Images in the entries are to be skipped, and everything else is to be written out exactly.

##### Available data #####

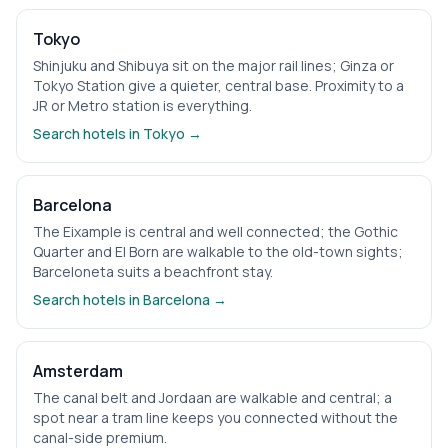
Tokyo
Shinjuku and Shibuya sit on the major rail lines; Ginza or
Tokyo Station give a quieter, central base. Proximity to a
JR or Metro station is everything.
Search hotels in
Tokyo
→
Barcelona
The Eixample is central and well connected; the Gothic
Quarter and El Born are walkable to the old-town sights;
Barceloneta suits a beachfront stay.
Search hotels in
Barcelona
→
Amsterdam
The canal belt and Jordaan are walkable and central; a
spot near a tram line keeps you connected without the
canal-side premium.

#####

[Solution]
Tokyo
Shinjuku and Shibuya sit on the major rail lines; Ginza or
Tokyo Station give a quieter, central base. Proximity to a
JR or Metro station is everything.
Search hotels in
Tokyo
→
Barcelona
The Eixample is central and well connected; the Gothic
Quarter and El Born are walkable to the old-town sights;
Barceloneta suits a beachfront stay.
Search hotels in
Barcelona
→
Amsterdam
The canal belt and Jordaan are walkable and central; a
spot near a tram line keeps you connected without the
canal-side premium.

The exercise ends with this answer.